Ophthalmology is no stranger to cognitive dissonance. In the 1980s and 1990s, surgeons participated in bitter debates over intracapsular cataract extraction versus phacoemulsification. More than a few high-ranking ophthalmologists attending the AAO annual meetings in the mid-1980s, expressed their discomfort with innovation by proudly wearing a pin with the words “They are not my colleagues” on their lapels. Likewise, often intensely angry debates erupted over inpatient versus outpatient cataract surgery and the safety of certain procedures such as sutureless cataract surgery, radial keratotomy, PRK, and LASIK. Current contentious debates involve the value and use of femtosecond lasers in cataract surgery, new forms of refractive surgery, multifocal IOLs, and optometric comanagement. Most of us have strong views on these subjects, and we are often alarmed or offended when our beliefs are met with equally strong beliefs to the contrary.

Cognitive dissonance is inherent in polarizing topics such as politics and religion. Oftentimes, these firmly held ideologies are intertwined with identity. It is difficult to draw an inclusive circle—and relatively easy to draw a dividing line—on these topics. In recent years, we have seen religious and political ideologies increasingly influence the tenor of scientific discourse from global warming to mask-wearing. In medicine, hard lines have been bitterly drawn and vigorously defended, often with little reliable supporting evidence. As disparate beliefs become more entrenched in our minds, tension and anxiety increase until we find a way to reduce the dissonance. Unfortunately, as the anxiety associated with cognitive dissonance increases, so does the difficulty of having meaningful discussions with our peers.

There are two common ways to reduce or end the stress associated with cognitive dissonance. One is by rationalizing to either reinforce your beliefs or discredit the dissonant belief. The more challenging way is by opening your mind to the possibility that you must change your belief. It can be nearly impossible to accomplish significant change in beliefs for topics such as politics and religion. Thankfully, there are systems in place in the medical field and a culture and desire to seek truth through the scientific process that allow us to come to new understanding and accept new beliefs. We see this firsthand in ophthalmology when dissonant beliefs either give way to new beliefs (eg, the adoption of innovative technology) or traditional beliefs hold strong (eg, when innovation fails to show proof of progress and/or improvement).

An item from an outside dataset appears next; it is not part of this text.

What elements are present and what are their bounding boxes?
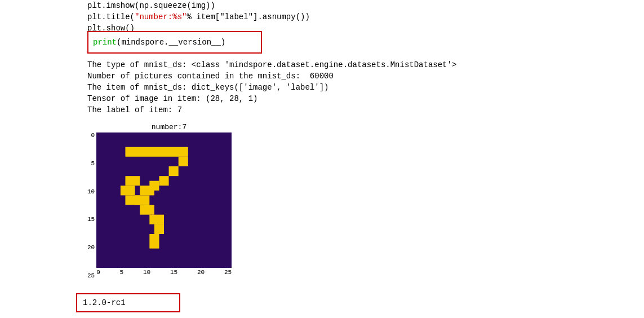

As medical professionals, we must seek the truth through careful scientific study. Society is struggling with an abundance of dissonant thought in medical information. We must do our part to clear the fog of cognitive dissonance to allow space for respectful discourse. We must do what we can to help those who are misinformed and experiencing cognitive dissonance. In theory, there is little room for cognitive dissonance in medicine—as the body of scientific work grows, clarity ensues. Previous opinions and beliefs should give way to novel ones in the face of new data and scientific consensus.

The backbone of science is admitting you do not know something. Good science involves experimentation and honest communication with structured peer review. It should transcend political party lines and be independent of corporate financial pressures. Direct communication and unbiased peer review should allow us to put aside biases and open our minds to changing previously held beliefs. As facts emerge and are confirmed, we can better avoid the pitfalls of rationalization and bias. We can fulfill the expectations we have placed upon ourselves to do no harm and be honest patient advocates. By doing these things, we justify our position as highly respected members of society.

Going along to get along is no longer an acceptable course. We can and should make every effort to illuminate the truth as indicated by science for those whose attitudes, beliefs, and behaviors are influenced by dissonance, especially regarding health information.

William F. Wiley, MD | Chief Medical Editor

1. Festinger L. A Theory of Cognitive Dissonance. Stanford University Press; 1957.